*** Block opens ***

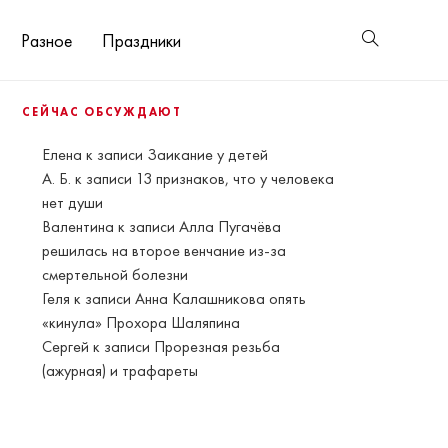
Разное
Праздники
СЕЙЧАС ОБСУЖДАЮТ
Елена
к записи
Заикание у детей
А. Б.
к записи
13 признаков, что у человека
нет души
Валентина
к записи
Алла Пугачёва
решилась на второе венчание из-за
смертельной болезни
Геля
к записи
Анна Калашникова опять
«кинула» Прохора Шаляпина
Сергей
к записи
Прорезная резьба
(ажурная) и трафареты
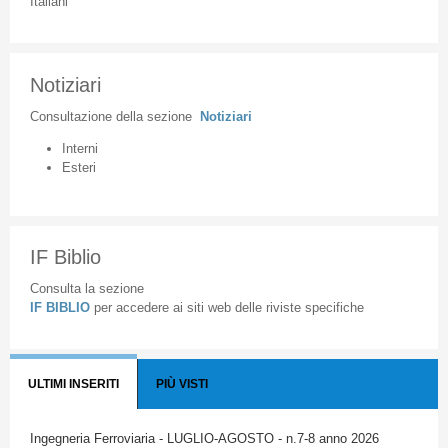
Italiani
Notiziari
Consultazione
della
sezione
Notiziari
Interni
Esteri
IF Biblio
Consulta la sezione
IF BIBLIO
per accedere ai siti web delle riviste specifiche
ULTIMI INSERITI
PIÙ VISTI
Ingegneria Ferroviaria - LUGLIO-AGOSTO - n.7-8 anno 2026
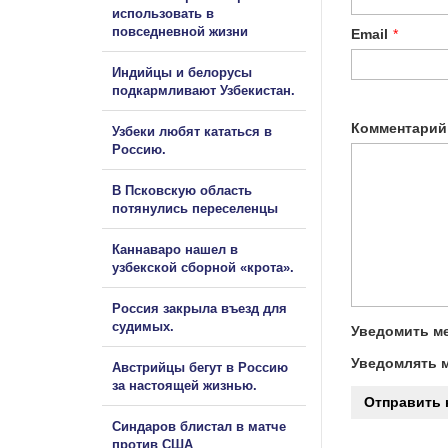
использовать в
повседневной жизни
Email
*
Индийцы и белорусы
подкармливают Узбекистан.
Комментарий
Узбеки любят кататься в
Россию.
В Псковскую область
потянулись переселенцы
Каннаваро нашел в
узбекской сборной «крота».
Россия закрыла въезд для
судимых.
Уведомить ме
Уведомлять м
Австрийцы бегут в Россию
за настоящей жизнью.
Синдаров блистал в матче
против США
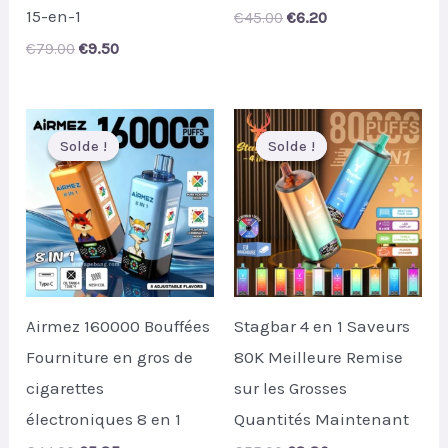
15-en-1
Original
Current
€
45.00
€
6.20
price
price
Original
Current
€
79.00
€
9.50
was:
is:
price
price
€45.00.
€6.20.
was:
is:
€79.00.
€9.50.
Solde !
Solde !
Solde !
Solde !
Airmez 160000 Bouffées
Stagbar 4 en 1 Saveurs
Fourniture en gros de
80K Meilleure Remise
cigarettes
sur les Grosses
électroniques 8 en 1
Quantités Maintenant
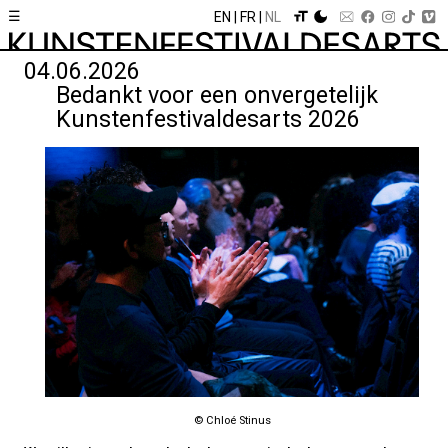
☰
EN
FR
NL
04.06.2026
Bedankt voor een onvergetelijk
Kunstenfestivaldesarts 2026
© Chloé Stinus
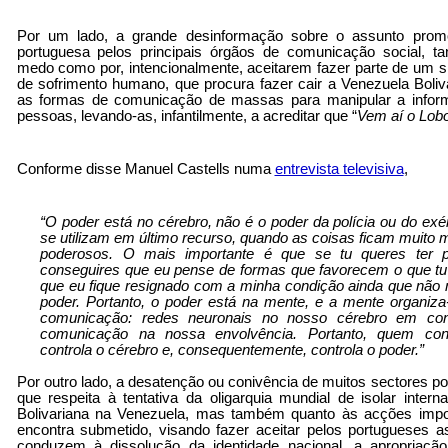
Por um lado, a grande desinformação sobre o assunto promo
portuguesa pelos principais órgãos de comunicação social, ta
medo como por, intencionalmente, aceitarem fazer parte de um s
de sofrimento humano, que procura fazer cair a Venezuela Bolivar
as formas de comunicação de massas para manipular a info
pessoas, levando-as, infantilmente, a acreditar que “
Vem aí o Lobo
Conforme disse Manuel Castells numa
entrevista televisiva
,
“O poder está no cérebro, não é o poder da polícia ou do exé
se utilizam em último recurso, quando as coisas ficam muito 
poderosos. O mais importante é que se tu queres ter 
conseguires que eu pense de formas que favorecem o que tu
que eu fique resignado com a minha condição ainda que não 
poder. Portanto, o poder está na mente, e a mente organiz
comunicação: redes neuronais no nosso cérebro em co
comunicação na nossa envolvência. Portanto, quem con
controla o cérebro e, consequentemente, controla o poder.”
Por outro lado, a desatenção ou conivência de muitos sectores pol
que respeita à tentativa da oligarquia mundial de isolar inter
Bolivariana na Venezuela, mas também quanto às acções impos
encontra submetido, visando fazer aceitar pelos portugueses a
conduzem à dissolução da identidade nacional, a apropriaçã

*** Block closes ***

Action item: Starting at the line that contains "que eu fique", repeat each line exactly through the last one in the listing. Include both of those lines and nothing more.

Result of this task:
que eu fique resignado com a minha condição ainda que não 
poder. Portanto, o poder está na mente, e a mente organiz
comunicação: redes neuronais no nosso cérebro em co
comunicação na nossa envolvência. Portanto, quem con
controla o cérebro e, consequentemente, controla o poder.”
Por outro lado, a desatenção ou conivência de muitos sectores pol
que respeita à tentativa da oligarquia mundial de isolar inter
Bolivariana na Venezuela, mas também quanto às acções impos
encontra submetido, visando fazer aceitar pelos portugueses a
conduzem à dissolução da identidade nacional, a apropriaçã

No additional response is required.